[Items from a data source]
╔══
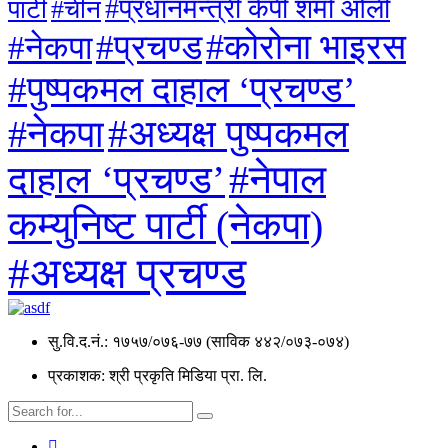
#प्रधानमन्त्री केपी शर्मा ओली
पार्टी
#चीन
#कोरोना भाइरस
#प्रचण्ड
#नेकपा
#पुष्पकमल दाहाल ‘प्रचण्ड’
#अध्यक्ष पुष्पकमल
#नेकपा
दाहाल ‘प्रचण्ड’
#नेपाल
कम्युनिष्ट पार्टी (नेकपा)
#अध्यक्ष प्रचण्ड
सु.वि.द.नं.: १७५७/०७६-७७ (साविक ४४२/०७३-०७४)
प्रकाशक: श्री प्रकृति मिडिया प्रा. लि.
╚══
# WORK TO BE COMPLETED:
Omitting the images, output each record precisely as written.

# ANSWER FOR THIS EXERCISE:
#प्रधानमन्त्री केपी शर्मा ओली
पार्टी
#चीन
#कोरोना भाइरस
#प्रचण्ड
#नेकपा
#पुष्पकमल दाहाल ‘प्रचण्ड’
#अध्यक्ष पुष्पकमल
#नेकपा
दाहाल ‘प्रचण्ड’
#नेपाल
कम्युनिष्ट पार्टी (नेकपा)
#अध्यक्ष प्रचण्ड
सु.वि.द.नं.: १७५७/०७६-७७ (साविक ४४२/०७३-०७४)
प्रकाशक: श्री प्रकृति मिडिया प्रा. लि.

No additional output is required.